Testo di Matteo Manara
Nascere e crescere in un luogo, piuttosto che in un altro, del pianeta fa ancora oggi tutta la differenza del mondo. Anche nei territori di una grande potenza emergente quale è l’India, ad incombere sulla vita e sul futuro di migliaia di bambini vi sono minacce che in Occidente fatichiamo persino ad immaginare: la fame, il lavoro minorile, i matrimoni precoci, solo per citarne alcune. Eppure, sono minacce reali, che gli operatori della Casa del Sorriso toccano con mano ogni qual volta si trovano ad accogliere una nuova beneficiaria e con cui devono fare i conti, a volte, fino al giorno del suo diploma.
In questo contesto, non tutte le vicende si concludono felicemente. Una ragazza rientrata a dicembre nell’abitazione di famiglia per la pausa natalizia, a gennaio non ha più fatto ritorno alla Casa del Sorriso, essendosi trasferita a 300 km di distanza per lavorare in una filanda; e a nulla è valsa la strenua opera di convincimento tentata presso i suoi tutori. Per fortuna però, nella maggior parte dei casi, anche grazie al tuo prezioso sostegno continuativo, possiamo raccontare l’esito positivo del percorso di tante ragazze, che hanno trovato nella Casa del Sorriso un luogo sicuro e salutare dove godere a pieno dei loro diritti in termini di educazione, nutrizione e accudimento, da cui spiccare il volo alla conclusione degli studi.
Nel pieno di questo percorso si trova Arthi, di 16 anni, una giovane scampata quasi per miracolo ad un matrimonio imposto e precoce. I genitori di Arthi sono piccoli coltivatori con un guadagno insufficiente per la sussistenza della famiglia. Gli studi in ingegneria civile del fratello maggiore assorbono poi gran parte delle loro risorse e speranze. Quando un parente del padre, di 31 anni, sordomuto, li approccia per richiedere Arthi in sposa, offrono una debole resistenza, per poi piegarsi consapevoli del suo buon guadagno.
“Mi dicevano che se non avessi accettato di sposarlo si sarebbero uccisi ingerendo del veleno per topi.

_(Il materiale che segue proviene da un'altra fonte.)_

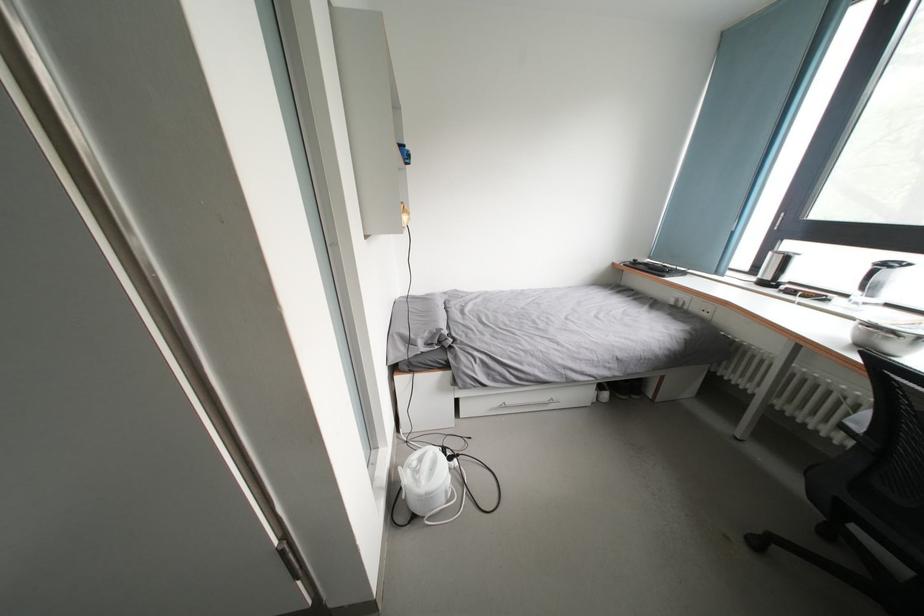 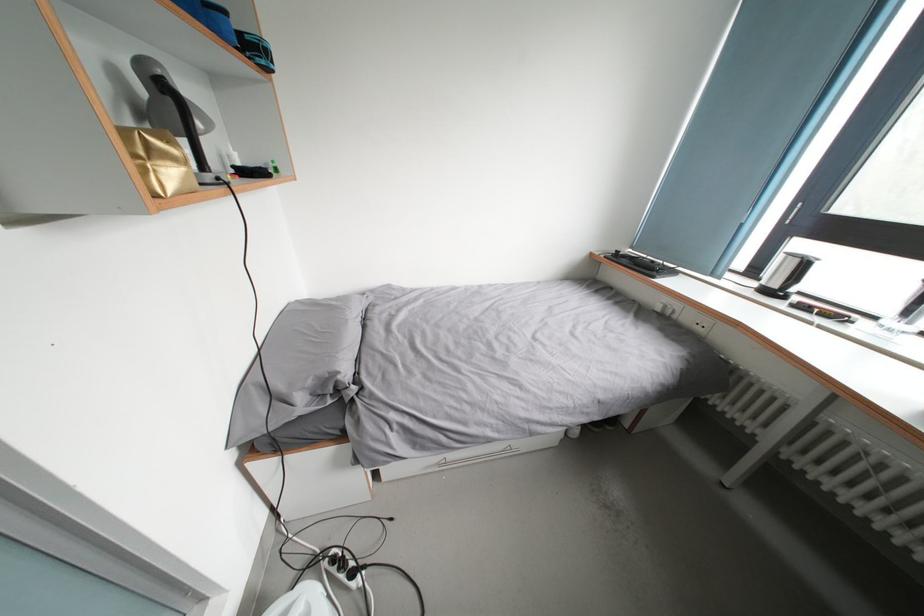 The images are taken continuously from a first-person perspective. In which direction are you moving?

The cameraman moved toward right, forward.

Ero terrorizzata, non riuscivo più a dormire. Cosa avrei mai potuto fare senza di loro? Eppure allo stesso tempo non potevo permettere questo matrimonio e continuavo a pensare a come provare a fermarlo” – ricorda Arthi. “Un giorno alla radio ho sentito pubblicizzare il numero 1098 (nel Tamil Nadu numero di emergenza per i bambini in difficoltà, ndr) e l’ho annotato con grande cautela per non farmi scoprire. Mi rimaneva la paura di fare la chiamata, perché l’unico telefono che avrei potuto usare sarebbe stato quello di mio padre…”
Una settimana prima del matrimonio, Arthi riesce ad intercettare un’amica della madre e le racconta tutto. Il caso arriva così al comitato distrettuale per la tutela dei bambini, che dopo aver parlato con i genitori decide di prendere in carico la bambina, spaventata che quanto accaduto potesse ripetersi, per poi affidarla alle cure della Casa del Sorriso.
Arthi oggi studia con profitto e, anche se non potrà mai dimenticare quello che ha vissuto, è grata per l’aiuto che ha ricevuto e fiduciosa nel suo avvenire.